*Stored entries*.
★ ★ ★ ★ ★ ★ ★

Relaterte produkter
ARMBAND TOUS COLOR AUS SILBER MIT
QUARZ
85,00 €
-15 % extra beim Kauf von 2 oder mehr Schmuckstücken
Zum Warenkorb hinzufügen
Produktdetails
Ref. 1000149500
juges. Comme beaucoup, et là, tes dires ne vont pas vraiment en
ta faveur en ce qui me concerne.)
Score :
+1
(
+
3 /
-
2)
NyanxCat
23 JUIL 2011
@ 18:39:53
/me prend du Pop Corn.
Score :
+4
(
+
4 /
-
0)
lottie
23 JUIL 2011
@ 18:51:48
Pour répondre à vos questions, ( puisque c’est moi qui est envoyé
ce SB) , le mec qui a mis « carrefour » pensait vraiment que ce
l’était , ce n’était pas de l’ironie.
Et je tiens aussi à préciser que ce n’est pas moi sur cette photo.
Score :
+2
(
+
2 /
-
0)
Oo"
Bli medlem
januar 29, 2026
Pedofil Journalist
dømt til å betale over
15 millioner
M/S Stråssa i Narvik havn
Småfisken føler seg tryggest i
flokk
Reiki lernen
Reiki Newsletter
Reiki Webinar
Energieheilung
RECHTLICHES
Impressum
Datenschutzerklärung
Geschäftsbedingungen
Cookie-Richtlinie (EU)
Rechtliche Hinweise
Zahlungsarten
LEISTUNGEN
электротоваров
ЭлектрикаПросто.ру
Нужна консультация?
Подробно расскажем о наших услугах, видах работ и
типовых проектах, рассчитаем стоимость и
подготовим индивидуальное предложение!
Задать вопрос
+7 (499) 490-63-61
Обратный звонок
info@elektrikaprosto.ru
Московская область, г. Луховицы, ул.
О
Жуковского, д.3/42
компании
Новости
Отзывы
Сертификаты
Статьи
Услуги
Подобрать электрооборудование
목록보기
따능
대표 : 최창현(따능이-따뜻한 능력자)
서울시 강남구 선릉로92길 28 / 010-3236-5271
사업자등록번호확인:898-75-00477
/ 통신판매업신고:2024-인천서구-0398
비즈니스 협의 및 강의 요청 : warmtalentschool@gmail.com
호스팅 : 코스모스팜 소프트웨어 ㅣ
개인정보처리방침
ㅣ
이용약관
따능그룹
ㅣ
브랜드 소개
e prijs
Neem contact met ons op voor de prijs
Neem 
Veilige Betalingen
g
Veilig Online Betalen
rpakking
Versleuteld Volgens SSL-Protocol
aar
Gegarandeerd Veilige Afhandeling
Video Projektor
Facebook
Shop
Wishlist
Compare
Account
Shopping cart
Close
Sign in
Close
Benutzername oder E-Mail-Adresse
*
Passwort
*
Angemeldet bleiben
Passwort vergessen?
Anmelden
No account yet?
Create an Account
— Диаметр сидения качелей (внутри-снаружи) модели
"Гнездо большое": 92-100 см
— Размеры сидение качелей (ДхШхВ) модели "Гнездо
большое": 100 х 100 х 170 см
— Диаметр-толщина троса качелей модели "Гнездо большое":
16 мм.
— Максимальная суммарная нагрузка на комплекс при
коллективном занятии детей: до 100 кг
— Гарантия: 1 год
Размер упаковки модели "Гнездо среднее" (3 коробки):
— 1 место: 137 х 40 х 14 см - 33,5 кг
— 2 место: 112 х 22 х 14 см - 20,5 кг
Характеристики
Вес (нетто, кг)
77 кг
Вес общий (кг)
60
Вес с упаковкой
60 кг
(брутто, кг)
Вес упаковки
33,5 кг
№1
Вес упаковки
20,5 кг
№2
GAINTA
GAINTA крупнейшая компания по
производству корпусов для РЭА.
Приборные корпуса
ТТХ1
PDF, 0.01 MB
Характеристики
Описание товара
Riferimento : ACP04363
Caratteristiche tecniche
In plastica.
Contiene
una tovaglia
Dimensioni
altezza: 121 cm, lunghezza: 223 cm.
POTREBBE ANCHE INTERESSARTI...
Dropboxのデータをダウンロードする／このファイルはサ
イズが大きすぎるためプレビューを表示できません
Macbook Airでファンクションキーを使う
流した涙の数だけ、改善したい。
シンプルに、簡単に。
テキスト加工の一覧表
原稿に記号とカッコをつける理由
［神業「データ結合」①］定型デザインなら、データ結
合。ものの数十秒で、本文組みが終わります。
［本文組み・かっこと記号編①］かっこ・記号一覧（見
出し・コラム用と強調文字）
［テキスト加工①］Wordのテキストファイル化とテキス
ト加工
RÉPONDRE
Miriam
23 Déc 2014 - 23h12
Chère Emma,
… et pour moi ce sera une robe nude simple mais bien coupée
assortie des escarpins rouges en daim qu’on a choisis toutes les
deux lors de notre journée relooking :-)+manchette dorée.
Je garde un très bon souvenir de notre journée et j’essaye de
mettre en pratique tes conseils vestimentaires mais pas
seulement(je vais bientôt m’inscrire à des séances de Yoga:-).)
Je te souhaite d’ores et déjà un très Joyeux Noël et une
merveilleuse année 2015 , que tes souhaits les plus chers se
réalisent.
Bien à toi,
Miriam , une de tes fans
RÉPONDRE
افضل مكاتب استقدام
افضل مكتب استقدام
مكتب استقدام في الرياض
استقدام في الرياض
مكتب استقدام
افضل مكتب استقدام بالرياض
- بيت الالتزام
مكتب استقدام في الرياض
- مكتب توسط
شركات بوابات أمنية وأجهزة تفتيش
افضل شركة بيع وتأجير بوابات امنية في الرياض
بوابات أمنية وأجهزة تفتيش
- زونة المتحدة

★ ★ ★ ★ ★ ★ ★

*DESCRIPTION OF THE TASK*. From the records above, pick out and copy each line holding the word "GAINTA".

*TASK ANSWER*.
GAINTA
GAINTA крупнейшая компания по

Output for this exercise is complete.